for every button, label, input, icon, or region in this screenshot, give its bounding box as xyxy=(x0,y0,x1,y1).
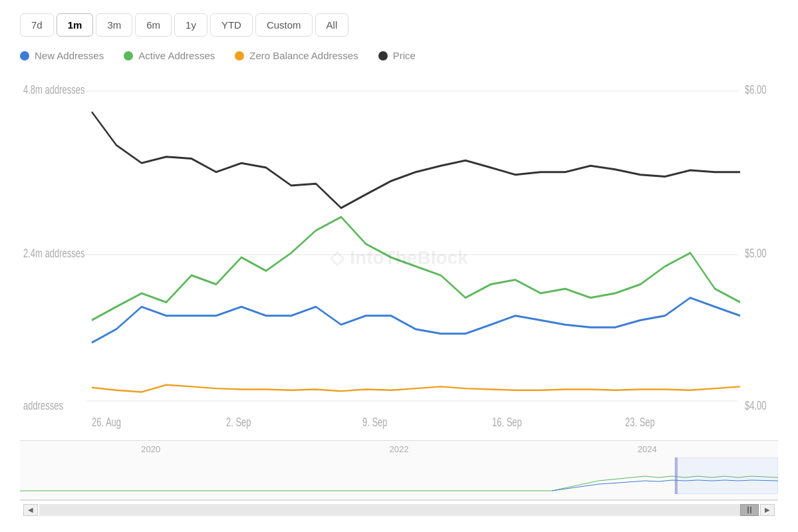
time-btn-1m[interactable]: 1m xyxy=(57,13,94,37)
legend-item-new: New Addresses xyxy=(20,50,104,61)
svg-text:4.8m addresses: 4.8m addresses xyxy=(23,83,85,96)
chart-legend: New AddressesActive AddressesZero Balanc… xyxy=(20,50,778,61)
time-btn-custom[interactable]: Custom xyxy=(255,13,313,37)
time-btn-all[interactable]: All xyxy=(315,13,349,37)
svg-text:$6.00: $6.00 xyxy=(745,83,767,96)
legend-dot-zero xyxy=(235,51,244,61)
nav-label-2024: 2024 xyxy=(638,444,657,454)
navigator-svg xyxy=(20,458,778,494)
legend-item-zero: Zero Balance Addresses xyxy=(235,50,358,61)
svg-text:$5.00: $5.00 xyxy=(745,247,767,259)
navigator: 2020 2022 2024 xyxy=(20,440,778,500)
nav-label-2022: 2022 xyxy=(390,444,409,454)
time-btn-1y[interactable]: 1y xyxy=(174,13,207,37)
navigator-labels: 2020 2022 2024 xyxy=(20,441,778,458)
legend-label-zero: Zero Balance Addresses xyxy=(249,50,358,61)
svg-rect-15 xyxy=(675,458,678,494)
svg-rect-14 xyxy=(675,458,778,494)
scroll-thumb[interactable] xyxy=(740,504,759,516)
legend-item-price: Price xyxy=(378,50,416,61)
time-btn-6m[interactable]: 6m xyxy=(135,13,172,37)
svg-text:16. Sep: 16. Sep xyxy=(492,416,522,428)
time-range-selector: 7d1m3m6m1yYTDCustomAll xyxy=(20,13,778,37)
scrollbar: ◀ ▶ xyxy=(20,500,778,519)
nav-label-2020: 2020 xyxy=(141,444,160,454)
page-container: 7d1m3m6m1yYTDCustomAll New AddressesActi… xyxy=(0,0,798,532)
legend-label-new: New Addresses xyxy=(35,50,104,61)
legend-dot-new xyxy=(20,51,29,61)
main-chart-area: ◇ IntoTheBlock 4.8m addresses 2.4m addre… xyxy=(20,78,778,437)
svg-text:2.4m addresses: 2.4m addresses xyxy=(23,247,85,259)
legend-label-active: Active Addresses xyxy=(138,50,215,61)
legend-dot-active xyxy=(124,51,133,61)
chart-wrapper: ◇ IntoTheBlock 4.8m addresses 2.4m addre… xyxy=(20,78,778,519)
main-chart-svg: 4.8m addresses 2.4m addresses addresses … xyxy=(20,78,778,437)
svg-text:9. Sep: 9. Sep xyxy=(362,416,388,428)
svg-text:26. Aug: 26. Aug xyxy=(92,416,121,428)
svg-text:addresses: addresses xyxy=(23,400,63,412)
time-btn-3m[interactable]: 3m xyxy=(96,13,132,37)
scroll-left-button[interactable]: ◀ xyxy=(23,504,38,516)
time-btn-ytd[interactable]: YTD xyxy=(210,13,253,37)
scroll-track[interactable] xyxy=(39,504,759,516)
scroll-right-button[interactable]: ▶ xyxy=(760,504,775,516)
svg-text:2. Sep: 2. Sep xyxy=(226,416,251,428)
time-btn-7d[interactable]: 7d xyxy=(20,13,54,37)
legend-label-price: Price xyxy=(393,50,416,61)
legend-item-active: Active Addresses xyxy=(124,50,215,61)
svg-text:$4.00: $4.00 xyxy=(745,400,767,412)
legend-dot-price xyxy=(378,51,388,61)
scroll-thumb-grip xyxy=(747,507,751,513)
svg-text:23. Sep: 23. Sep xyxy=(625,416,655,428)
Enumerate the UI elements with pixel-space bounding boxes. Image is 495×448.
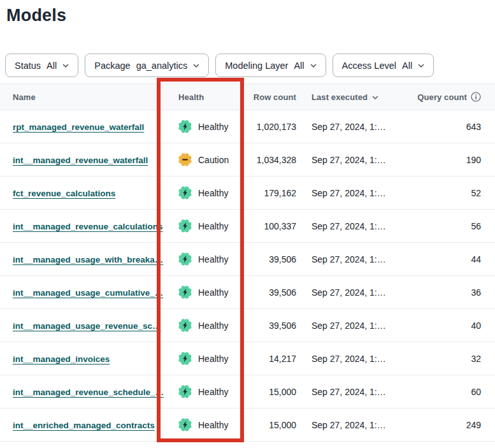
healthy-badge-icon bbox=[178, 120, 192, 133]
page-title: Models bbox=[6, 6, 495, 25]
query-count-value: 40 bbox=[398, 321, 495, 331]
query-count-value: 249 bbox=[398, 420, 495, 430]
chevron-down-icon bbox=[418, 64, 424, 68]
query-count-value: 36 bbox=[398, 287, 495, 298]
row-count-value: 15,000 bbox=[242, 387, 296, 397]
model-name-link[interactable]: fct_revenue_calculations bbox=[13, 189, 115, 198]
model-name-link[interactable]: rpt_managed_revenue_waterfall bbox=[13, 122, 144, 132]
info-icon[interactable] bbox=[471, 92, 481, 102]
column-header-last-executed-label: Last executed bbox=[312, 92, 368, 102]
filter-bar: StatusAllPackagega_analyticsModeling Lay… bbox=[5, 54, 495, 77]
column-header-name[interactable]: Name bbox=[0, 92, 168, 102]
table-body: rpt_managed_revenue_waterfallHealthy1,02… bbox=[0, 110, 495, 442]
filter-label: Package bbox=[94, 61, 130, 71]
health-status-cell: Healthy bbox=[168, 186, 242, 199]
model-name-link[interactable]: int__managed_revenue_schedule_… bbox=[13, 387, 164, 397]
model-name-cell: fct_revenue_calculations bbox=[0, 187, 168, 199]
model-name-link[interactable]: int__managed_revenue_calculations bbox=[13, 222, 163, 231]
query-count-value: 44 bbox=[398, 254, 495, 264]
row-count-value: 15,000 bbox=[242, 420, 296, 430]
model-name-cell: int__managed_usage_with_breaka… bbox=[0, 254, 168, 265]
last-executed-value: Sep 27, 2024, 1:… bbox=[296, 354, 398, 364]
model-name-cell: int__managed_invoices bbox=[0, 353, 168, 365]
model-name-link[interactable]: int__managed_usage_cumulative_… bbox=[13, 288, 163, 298]
model-name-link[interactable]: int__managed_usage_with_breaka… bbox=[13, 255, 163, 264]
healthy-badge-icon bbox=[178, 418, 192, 431]
filter-label: Status bbox=[15, 61, 41, 71]
filter-label: Access Level bbox=[342, 61, 396, 71]
model-name-cell: int__managed_revenue_waterfall bbox=[0, 154, 168, 166]
healthy-badge-icon bbox=[178, 285, 192, 299]
health-status-label: Healthy bbox=[198, 387, 228, 397]
health-status-label: Healthy bbox=[198, 321, 228, 331]
health-status-label: Healthy bbox=[198, 254, 228, 264]
table-row: int__managed_usage_revenue_sc…Healthy39,… bbox=[0, 309, 495, 342]
filter-value: All bbox=[294, 61, 304, 71]
filter-package[interactable]: Packagega_analytics bbox=[85, 54, 209, 77]
health-status-cell: Healthy bbox=[168, 418, 242, 431]
filter-status[interactable]: StatusAll bbox=[5, 54, 78, 77]
table-row: int__managed_usage_cumulative_…Healthy39… bbox=[0, 276, 495, 309]
row-count-value: 179,162 bbox=[242, 188, 296, 198]
table-row: int__managed_revenue_calculationsHealthy… bbox=[0, 210, 495, 243]
health-status-cell: Healthy bbox=[168, 352, 242, 365]
healthy-badge-icon bbox=[178, 352, 192, 365]
last-executed-value: Sep 27, 2024, 1:… bbox=[296, 122, 398, 132]
chevron-down-icon bbox=[193, 64, 199, 68]
model-name-cell: rpt_managed_revenue_waterfall bbox=[0, 121, 168, 133]
healthy-badge-icon bbox=[178, 219, 192, 233]
health-status-label: Healthy bbox=[198, 420, 228, 430]
table-row: rpt_managed_revenue_waterfallHealthy1,02… bbox=[0, 110, 495, 143]
row-count-value: 14,217 bbox=[242, 354, 296, 364]
query-count-value: 32 bbox=[398, 354, 495, 364]
filter-modeling-layer[interactable]: Modeling LayerAll bbox=[215, 54, 326, 77]
query-count-value: 60 bbox=[398, 387, 495, 397]
filter-value: All bbox=[402, 61, 412, 71]
healthy-badge-icon bbox=[178, 319, 192, 332]
filter-access-level[interactable]: Access LevelAll bbox=[333, 54, 434, 77]
table-row: int__enriched_managed_contractsHealthy15… bbox=[0, 408, 495, 442]
model-name-cell: int__managed_usage_cumulative_… bbox=[0, 287, 168, 298]
query-count-value: 643 bbox=[398, 122, 495, 132]
health-status-cell: Healthy bbox=[168, 252, 242, 266]
model-name-cell: int__managed_usage_revenue_sc… bbox=[0, 320, 168, 331]
last-executed-value: Sep 27, 2024, 1:… bbox=[296, 287, 398, 298]
last-executed-value: Sep 27, 2024, 1:… bbox=[296, 321, 398, 331]
health-status-label: Caution bbox=[198, 155, 229, 165]
caution-badge-icon bbox=[178, 153, 192, 166]
healthy-badge-icon bbox=[178, 252, 192, 266]
query-count-value: 52 bbox=[398, 188, 495, 198]
health-status-label: Healthy bbox=[198, 221, 228, 231]
table-header-row: Name Health Row count Last executed Quer… bbox=[0, 83, 495, 110]
row-count-value: 39,506 bbox=[242, 321, 296, 331]
column-header-health[interactable]: Health bbox=[168, 92, 242, 102]
query-count-value: 56 bbox=[398, 221, 495, 231]
chevron-down-icon bbox=[62, 64, 69, 68]
models-table: Name Health Row count Last executed Quer… bbox=[0, 83, 495, 442]
model-name-link[interactable]: int__managed_usage_revenue_sc… bbox=[13, 321, 161, 331]
column-header-query-count[interactable]: Query count bbox=[398, 92, 495, 102]
last-executed-value: Sep 27, 2024, 1:… bbox=[296, 221, 398, 231]
health-status-label: Healthy bbox=[198, 188, 228, 198]
row-count-value: 100,337 bbox=[242, 221, 296, 231]
column-header-row-count[interactable]: Row count bbox=[242, 92, 296, 102]
sort-chevron-down-icon[interactable] bbox=[372, 96, 378, 100]
last-executed-value: Sep 27, 2024, 1:… bbox=[296, 387, 398, 397]
health-status-cell: Healthy bbox=[168, 319, 242, 332]
table-row: int__managed_revenue_waterfallCaution1,0… bbox=[0, 143, 495, 177]
row-count-value: 1,034,328 bbox=[242, 155, 296, 165]
column-header-last-executed[interactable]: Last executed bbox=[296, 92, 398, 102]
health-status-cell: Healthy bbox=[168, 385, 242, 398]
healthy-badge-icon bbox=[178, 186, 192, 199]
table-row: fct_revenue_calculationsHealthy179,162Se… bbox=[0, 177, 495, 210]
model-name-link[interactable]: int__managed_revenue_waterfall bbox=[13, 155, 148, 165]
column-header-query-count-label: Query count bbox=[417, 92, 467, 102]
health-status-cell: Caution bbox=[168, 153, 242, 166]
healthy-badge-icon bbox=[178, 385, 192, 398]
table-row: int__managed_revenue_schedule_…Healthy15… bbox=[0, 375, 495, 408]
model-name-link[interactable]: int__managed_invoices bbox=[13, 354, 110, 364]
health-status-label: Healthy bbox=[198, 287, 228, 298]
model-name-link[interactable]: int__enriched_managed_contracts bbox=[13, 421, 155, 430]
filter-value: ga_analytics bbox=[136, 61, 188, 71]
model-name-cell: int__managed_revenue_calculations bbox=[0, 220, 168, 232]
◆ ◆ ◆ ◆ ◆ ◆ ◆
■ **Exercise**
List all lines above in which the string "Access" appears.

■ **Your response**
filter-label: Access Level bbox=[342, 61, 396, 71]
filter-access-level[interactable]: Access LevelAll bbox=[333, 54, 434, 77]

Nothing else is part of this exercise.